Although some rise in antibiotic use was expected given that many nonmalarial fevers were previously (mis)classified as malaria, the concern is that, like antimalarials before it, this spike reflects increasing ‘irrational’ use of antibiotics. Attention has thus been drawn to the paucity of guidance on whether and which antibiotic(s) to prescribe currently scripted into the algorithm: ‘give appropriate antibiotic treatment for an identified bacterial cause of fever’ (and to refer for assessment if the fever persists). The selection of appropriate antibiotics is something intended to be covered by local IMCI adaptations (WHO and UNICEF 1999). However, to date there is simply very little evidence available on fever aetiology and drug susceptibility in resource-limited settings. Recent electronic algorithms with an ‘IMCI backbone’ (Keitel et al. 2017, 4) have begun to offer more specific instructions to reduce antibiotic use, and to incorporate not only clinical signs but also biomarker point-of-care tests such as C-reactive protein (see Keitel and D’Acremont 2018). While such tests can indicate when an antibiotic might be needed based on defined biomarker cut-off points, defining suitable cut-offs is a challenge; moreover, these tests do not indicate which antibiotic should be used. Thus, while the benign-looking green of the nonmalarial fever category remains, one might argue that this is merely a convention carried over from the older system and is befitting of a more alarming yellow or red, especially given rising concerns over global AMR and the threat of an impending ‘antibiotic apocalypse’ (McKie 2017). 

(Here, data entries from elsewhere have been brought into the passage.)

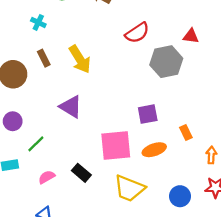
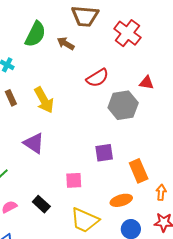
orange rectangle: (186, 132) -> (139, 171), size x1.6
pink square: (116, 146) -> (74, 180), size x0.6
orange ellipse: (154, 150) -> (121, 200), moved

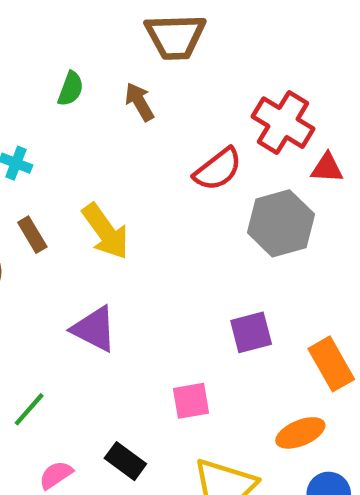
red cross: (127, 33) -> (283, 123), moved
green semicircle: (35, 34) -> (71, 89), size x0.6
brown arrow: (66, 44) -> (139, 102), turned 36

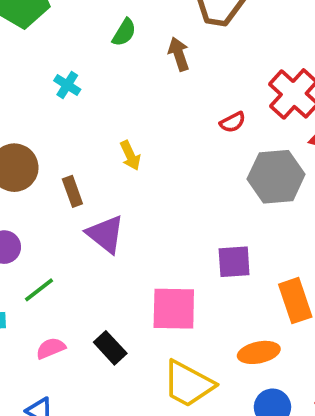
red semicircle: (218, 169) -> (233, 122), size x0.6
yellow arrow: (106, 231) -> (130, 156), size x0.6
brown rectangle: (32, 235) -> (72, 191), moved
pink square: (191, 401) -> (174, 309), size x1.5

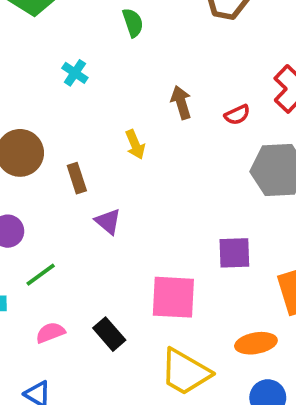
green semicircle: (124, 32) -> (133, 23), turned -52
brown arrow: (179, 54) -> (181, 102), moved
purple triangle: (105, 234) -> (108, 221), size x0.7

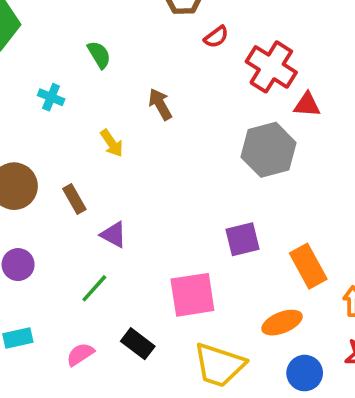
green semicircle: (133, 23) -> (99, 55), moved
red semicircle: (237, 115) -> (216, 37), moved
yellow arrow: (135, 145) -> (112, 143), moved
green line: (41, 275) -> (94, 288), moved

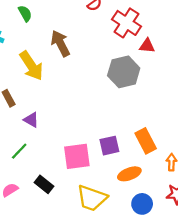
brown arrow: (160, 104) -> (60, 43), size x1.4
yellow arrow: (112, 143) -> (31, 66), size x1.8
purple square: (243, 239) -> (109, 146), moved

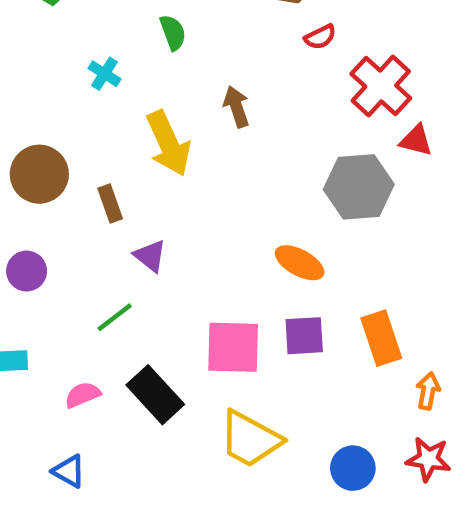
brown arrow: (60, 43) -> (236, 107), size x0.7
orange ellipse: (129, 174) -> (300, 263), moved, turned 40
black rectangle: (44, 184) -> (155, 395), size x1.4

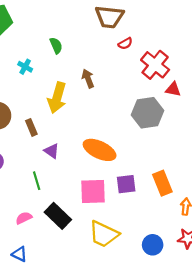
yellow arrow: (168, 143) -> (57, 98), turned 44
orange ellipse: (300, 263) -> (100, 150), moved, size x1.4
green line: (115, 317) -> (37, 181), turned -66

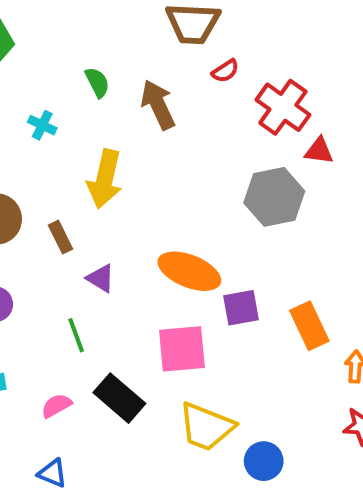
brown arrow: (88, 79) -> (158, 105), moved, size x1.4
purple square: (126, 184) -> (241, 308), moved
blue circle: (153, 245) -> (264, 461), moved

Opening up ‘fever’, closing down medicines

As collaborators in a multicountry fever aetiology study, we have observed a growing push to disentangle the category of fever from malaria, and to establish it as a discrete object of research, policy, and intervention. It has been suggested, for instance, that like diarrhoea and lower-respiratory-tract infections, febrile illness could be conceived of as a syndromic ‘envelope’ that ‘contains’ numerous pathogens but also represent an organising category for which global burden of disease estimates could be produced through rigorous aetiology research (Crump and Kirk 2015; Maze et al. 2018). At the clinical level, it is hoped that aetiology data and diagnostic innovations will enable the refinement of clinical algorithms such as IMCI, with diagnostics, in particular, being heavily invested in through FIND (2015), Unitaid (2018), and public-private partnerships. Considerable diagnostics research is currently underway, with the goal of an RDT that can accurately distinguish bacterial from nonbacterial causes of acute fever and thereby drive down rates of antimicrobial prescription (Dittrich et al. 2016). It is possible that future iterations of the IMCI algorithm could include a two-step diagnostic process for febrile children: first the malaria RDT and then, in the case of a negative result, a second RDT for bacterial infection. In short, considerable funding and attention is being devoted to opening up the category of ‘fever’ and inserting tools for its clinical management into the infrastructure of the clinic.

From an anthropological perspective, we might ask: will aetiology studies, diagnostics, and algorithmic refinement finally ‘complete’ the fever category, disrupt the malaria silo, and secure more comprehensive care for fever? Or might they create further grooves that close down possibilities as much they open them, obscure as much as they reveal, and create new residual ‘other’ categories and possibilities (or not) for medicines in the process? Looking back at the history of IMCI, we can see a shift in which the algorithm, first designed as a low-tech tool to empirically treat the most common causes of childhood mortality, is fast becoming a decidedly high-tech tool mediated by diagnostics. Yet, as Bowker and Star (1999) importantly observe, new classification work is always constrained by what is already in place, in this case the algorithm’s original shape, structure, and intentions, as well as the entire system that has been built around it over years and decades. Whilst these new diagnostics entail significant classificatory knock-on effects as they are being inserted, resulting in new visibilities such as ‘nonmalarial fever’, the playing field upon which they are being layered remains one where medicines remain central to care. Arguably, the sudden spike in antibiotic use reflects not simply the lack of current guidance in the algorithm regarding antibiotics, but rather a deep systemic reliance upon medicines that has been displaced onto the next class of antimicrobial.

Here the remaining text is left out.